Michelet étendit au monde physique l'application d'une hypothèse qui, bien qu'elle lui donnât quelquefois le vertige, ne cessait de le fasciner. Il vit dans la mer le lieu privilégié des « transitions de l'universelle métamorphose », où une vie de plus en plus centralisée s'était affirmée, des amibes aux mollusques, des mollusques aux poissons, des poissons aux mammifères, sans rupture ni conflit. Il crut contempler dans le spectacle des Alpes suisses, reconstitué à l'intention des lecteurs de la Montagne, « la solidarité de la vie, la circulation de la nature, la bienveillance de ses éléments ». Il oublia, en prenant, à Acqui Terme, des bains de boue, la guerre qu'il avait déclarée à la nature dans l'Introduction à l'histoire universelle. Il adora la « nymphe universelle, la force d'amour qui semble vouloir toujours monter à nous, du fond de l'existence, nous bénir et nous ranimer ». La « gravitation vers l'unité » qu'il percevait partout lui inspira le dernier mot de sa « philosophie religieuse » : « Je ne puis me passer de Dieu » (la Femme).
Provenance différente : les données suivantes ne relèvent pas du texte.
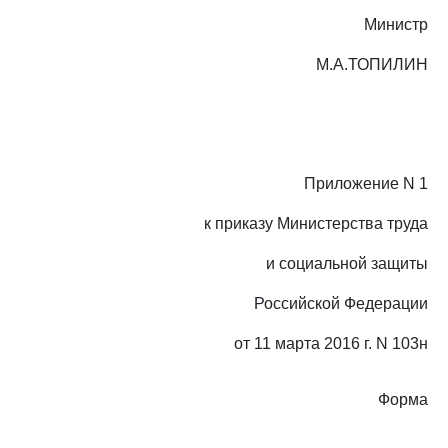
Министр
М.А.ТОПИЛИН
Приложение N 1
к приказу Министерства труда
и социальной защиты
Российской Федерации
от 11 марта 2016 г. N 103н
Форма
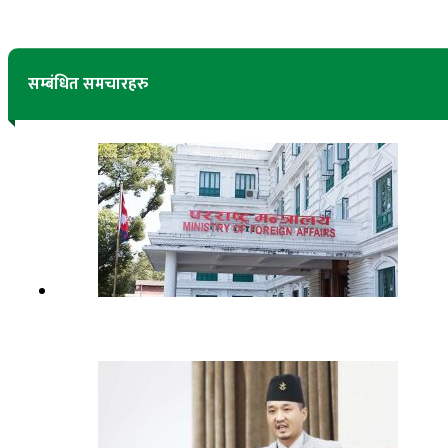
सम्बंधित समचारहरु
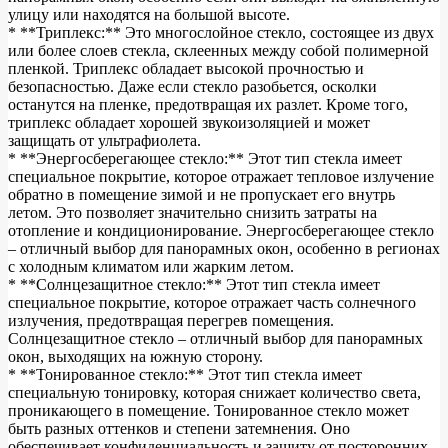
улицу или находятся на большой высоте.
* **Триплекс:** Это многослойное стекло, состоящее из двух
или более слоев стекла, склеенных между собой полимерной
пленкой. Триплекс обладает высокой прочностью и
безопасностью. Даже если стекло разобьется, осколки
останутся на пленке, предотвращая их разлет. Кроме того,
триплекс обладает хорошей звукоизоляцией и может
защищать от ультрафиолета.
* **Энергосберегающее стекло:** Этот тип стекла имеет
специальное покрытие, которое отражает тепловое излучение
обратно в помещение зимой и не пропускает его внутрь
летом. Это позволяет значительно снизить затраты на
отопление и кондиционирование. Энергосберегающее стекло
– отличный выбор для панорамных окон, особенно в регионах
с холодным климатом или жарким летом.
* **Солнцезащитное стекло:** Этот тип стекла имеет
специальное покрытие, которое отражает часть солнечного
излучения, предотвращая перегрев помещения.
Солнцезащитное стекло – отличный выбор для панорамных
окон, выходящих на южную сторону.
* **Тонированное стекло:** Этот тип стекла имеет
специальную тонировку, которая снижает количество света,
проникающего в помещение. Тонированное стекло может
быть разных оттенков и степени затемнения. Оно
обеспечивает конфиденциальность и защиту от посторонних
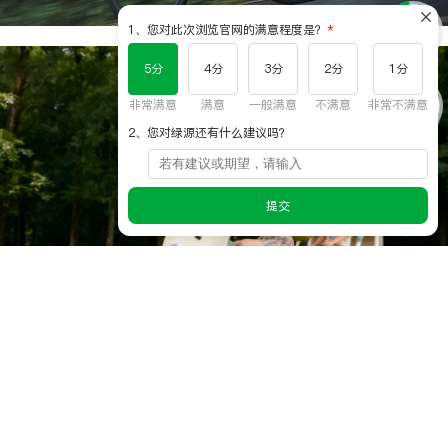
1、您对此次浏览官网的满意程度是？
5分
4分
3分
2分
1分
其他生态
非常满意
满意
一般满意
不满意
非常不满意
多元场景 适配生活百态
2、您对绿源还有什么建议吗？
查看详情
提交
骑行装备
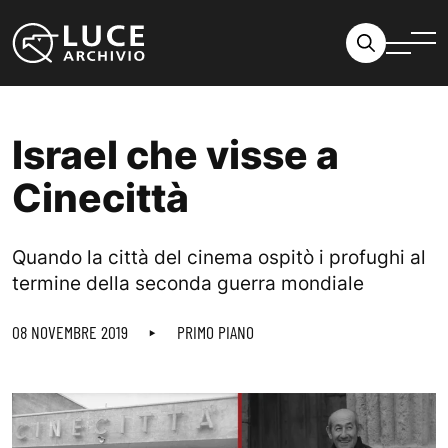
Vai al contenuto
Israel che visse a
Cinecittà
Quando la città del cinema ospitò i profughi al
termine della seconda guerra mondiale
08 NOVEMBRE 2019
PRIMO PIANO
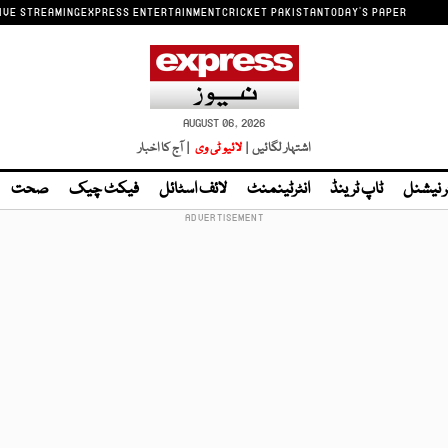
IVE STREAMING
EXPRESS ENTERTAINMENT
CRICKET PAKISTAN
TODAY'S PAPER
AUGUST 06, 2026
اشتہار لگائیں |
لائیو ٹی وی
| آج کا اخبار
ر نیشنل
ٹاپ ٹرینڈ
انٹرٹینمنٹ
لائف اسٹائل
فیکٹ چیک
صحت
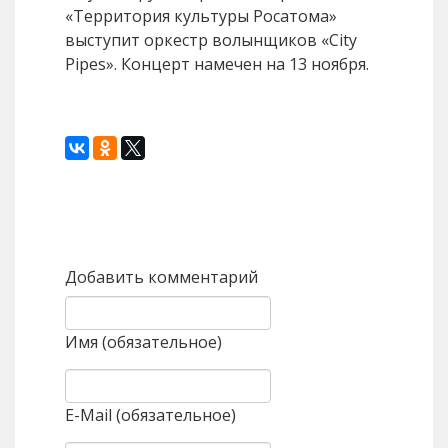
«Территория культуры Росатома»
выступит оркестр волынщиков «City
Pipes». Концерт намечен на 13 ноября.
Назад
Вперед
Добавить комментарий
Имя (обязательное)
E-Mail (обязательное)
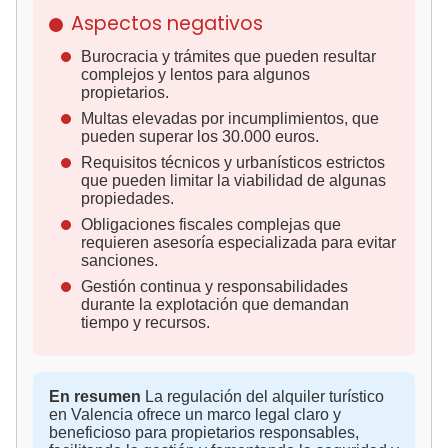
Aspectos negativos
Burocracia y trámites que pueden resultar
complejos y lentos para algunos
propietarios.
Multas elevadas por incumplimientos, que
pueden superar los 30.000 euros.
Requisitos técnicos y urbanísticos estrictos
que pueden limitar la viabilidad de algunas
propiedades.
Obligaciones fiscales complejas que
requieren asesoría especializada para evitar
sanciones.
Gestión continua y responsabilidades
durante la explotación que demandan
tiempo y recursos.
En resumen
La regulación del alquiler turístico
en Valencia ofrece un marco legal claro y
beneficioso para propietarios responsables,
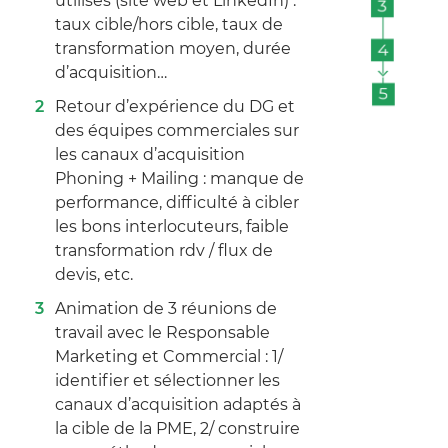
utilisés (site web et LinkedIn) :
taux cible/hors cible, taux de
transformation moyen, durée
d’acquisition…
Retour d’expérience du DG et
des équipes commerciales sur
les canaux d’acquisition
Phoning + Mailing : manque de
performance, difficulté à cibler
les bons interlocuteurs, faible
transformation rdv / flux de
devis, etc.
Animation de 3 réunions de
travail avec le Responsable
Marketing et Commercial : 1/
identifier et sélectionner les
canaux d’acquisition adaptés à
la cible de la PME, 2/ construire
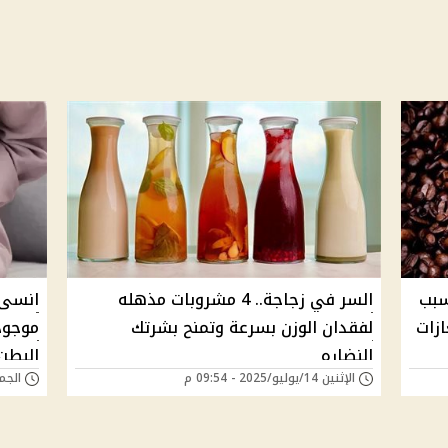
سبب
السر في زجاجة.. 4 مشروبات مذهله
انسى 
ازات
لفقدان الوزن بسرعة وتمنح بشرتك
موجود
النضاره
البطن 
الإثنين 14/يوليو/2025 - 09:54 م
الجمعة 04/يوليو/5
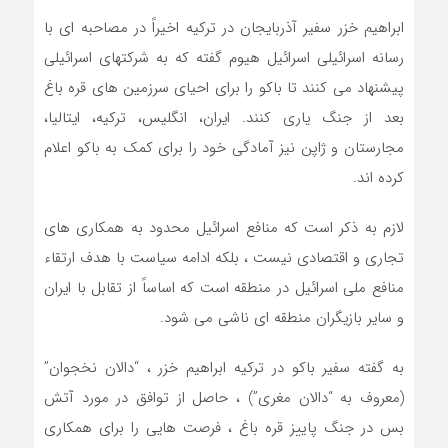
ابراهیم خزر سفیر آذربایجان در ترکیه اخیراً در مصاحبه ای با
رسانه اسرائیلی اسرائیل هیوم گفته که به شرکتهای اسرائیلی
پیشنهاد می کنند تا باکو را برای احیای سرزمین های قره باغ
بعد از جنگ یاری کنند. ایران، انگلیس، ترکیه، ایتالیا،
مجارستان و ژاپن نیز آمادگی خود را برای کمک به باکو اعلام
کرده اند.
لازم به ذکر است که منافع اسرائیل محدود به همکاری های
تجاری و اقتصادی نیست ، بلکه ادامه سیاست با هدف ارتقاء
منافع ملی اسرائیل در منطقه است که اساساً از تقابل با ایران
و سایر بازیگران منطقه ای ناشی می شود.
به گفته سفیر باکو در ترکیه ابراهیم خزر ، “دالان نخجوان”
(معروف به “دالان مغری”) ، حاصل از توافق در مورد آتش
بس در جنگ پاییز قره باغ ، فرصت هایی را برای همکاری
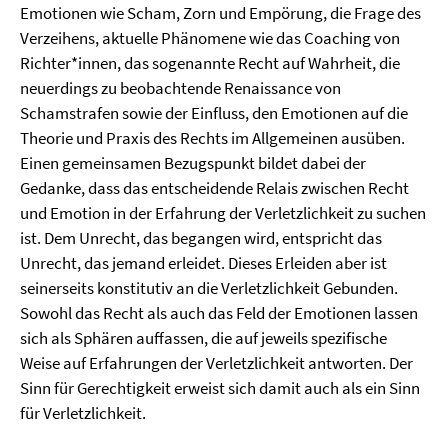
Emotionen wie Scham, Zorn und Empörung, die Frage des
Verzeihens, aktuelle Phänomene wie das Coaching von
Richter*innen, das sogenannte Recht auf Wahrheit, die
neuerdings zu beobachtende Renaissance von
Schamstrafen sowie der Einfluss, den Emotionen auf die
Theorie und Praxis des Rechts im Allgemeinen ausüben.
Einen gemeinsamen Bezugspunkt bildet dabei der
Gedanke, dass das entscheidende Relais zwischen Recht
und Emotion in der Erfahrung der Verletzlichkeit zu suchen
ist. Dem Unrecht, das begangen wird, entspricht das
Unrecht, das jemand erleidet. Dieses Erleiden aber ist
seinerseits konstitutiv an die Verletzlichkeit Gebunden.
Sowohl das Recht als auch das Feld der Emotionen lassen
sich als Sphären auffassen, die auf jeweils spezifische
Weise auf Erfahrungen der Verletzlichkeit antworten. Der
Sinn für Gerechtigkeit erweist sich damit auch als ein Sinn
für Verletzlichkeit.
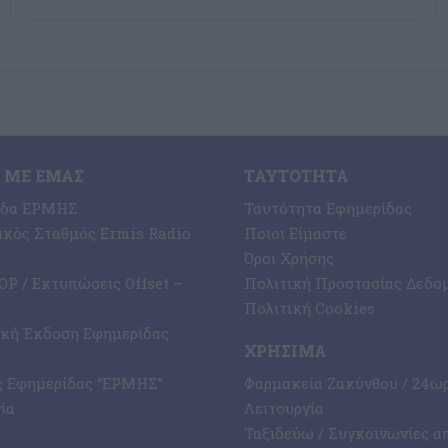
 ΜΕ ΕΜΆΣ
ΤΑΥΤΌΤΗΤΑ
ίδα ΕΡΜΗΣ
Ταυτότητα Εφημερίδας
κός Σταθμός Ermis Radio
Ποιοι Είμαστε
Όροι Χρήσης
P / Εκτυπώσεις Offset –
Πολιτική Προστασίας Δεδο
Πολιτική Cookies
ική Έκδοση Εφημερίδας
ΧΡΉΣΙΜΑ
ς Εφημερίδας “ΕΡΜΗΣ”
Φαρμακεία Ζακύνθου / 24ω
ία
Λειτουργία
Ταξιδεύω / Συγκοινωνίες α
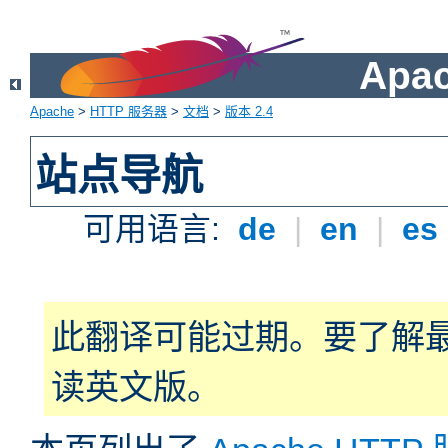
Apa
Apache
>
HTTP 服务器
>
文档
>
版本 2.4
站点导航
可用语言:
de
|
en
|
es
此翻译可能过期。要了解
读英文版。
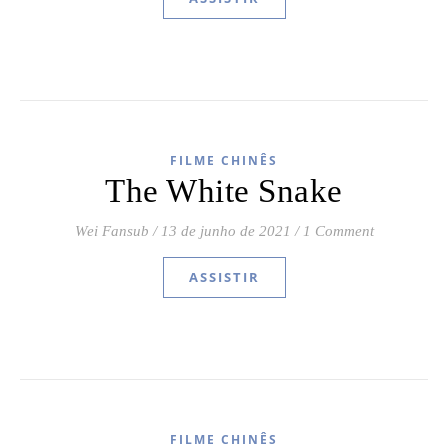
FILME CHINÊS
The White Snake
Wei Fansub
/
13 de junho de 2021
/
1 Comment
ASSISTIR
FILME CHINÊS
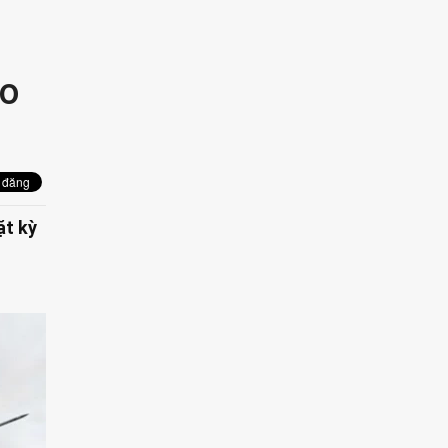
ho
ặt kỳ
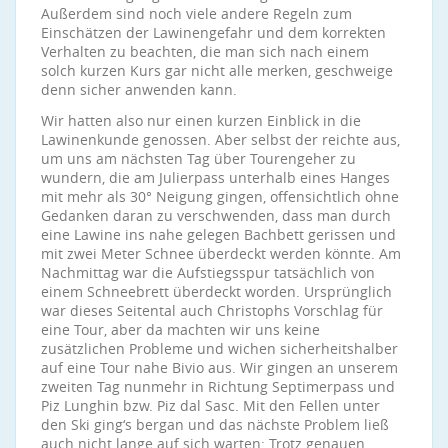
Außerdem sind noch viele andere Regeln zum
Einschätzen der Lawinengefahr und dem korrekten
Verhalten zu beachten, die man sich nach einem
solch kurzen Kurs gar nicht alle merken, geschweige
denn sicher anwenden kann.
Wir hatten also nur einen kurzen Einblick in die
Lawinenkunde genossen. Aber selbst der reichte aus,
um uns am nächsten Tag über Tourengeher zu
wundern, die am Julierpass unterhalb eines Hanges
mit mehr als 30° Neigung gingen, offensichtlich ohne
Gedanken daran zu verschwenden, dass man durch
eine Lawine ins nahe gelegen Bachbett gerissen und
mit zwei Meter Schnee überdeckt werden könnte. Am
Nachmittag war die Aufstiegsspur tatsächlich von
einem Schneebrett überdeckt worden. Ursprünglich
war dieses Seitental auch Christophs Vorschlag für
eine Tour, aber da machten wir uns keine
zusätzlichen Probleme und wichen sicherheitshalber
auf eine Tour nahe Bivio aus. Wir gingen an unserem
zweiten Tag nunmehr in Richtung Septimerpass und
Piz Lunghin bzw. Piz dal Sasc. Mit den Fellen unter
den Ski ging‘s bergan und das nächste Problem ließ
auch nicht lange auf sich warten: Trotz genauen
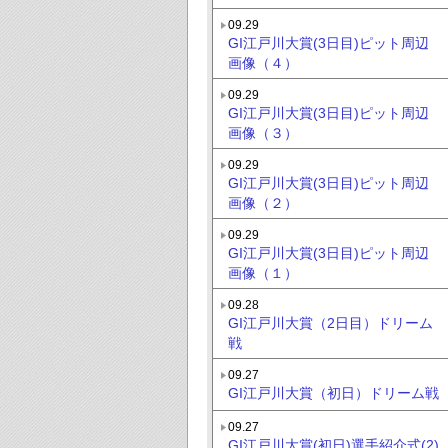
09.29
GI江戸川大賞(3日目)ピット周辺
画像（４）
09.29
GI江戸川大賞(3日目)ピット周辺
画像（３）
09.29
GI江戸川大賞(3日目)ピット周辺
画像（２）
09.29
GI江戸川大賞(3日目)ピット周辺
画像（１）
09.28
GI江戸川大賞（2日目）ドリーム
戦
09.27
GI江戸川大賞（初日）ドリーム戦
09.27
GI江戸川大賞(初日)選手紹介式(2)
Michelet, cependant, demeurait trop attentif aux luttes dans lesquelles la destinée des peuples s'accomplit pour succomber à la tentation d'une mystique plus ou moins quiétiste. En 1870, lorsque l'Allemagne, patrie des rêves de sa jeunesse, déchaîna les mauvais démons qu'elle avait couvés en son sein, son sang ne fit qu'un tour. La France devant l'Europe (1871) dénonça dans le militarisme de Bismarck une perversion du sentiment national, la folie d'une « unité sauvage, violente, indignement forcée ». La défaite de Sedan, la guerre civile de la Commune rappelèrent brutalement l'historien à ses devoirs. Il voulut comprendre les temps nouveaux qui s'annonçaient, si contraires à ses espérances. Il réussit à rédiger, malgré le rapide déclin de ses forces, trois tomes de l'Histoire du XIXe siècle (1872-1875). C'était une suite assombrie de l'Histoire de la Révolution française, le tableau d'un siècle qui, depuis peu, « regardait vers la fatalité », après avoir cru en la liberté. Le vieux lutteur mourut réconcilié avec la nature, avec la vie, avec Dieu, mais tourmenté, jusqu'à son dernier souffle, par les tragédies de l'histoire.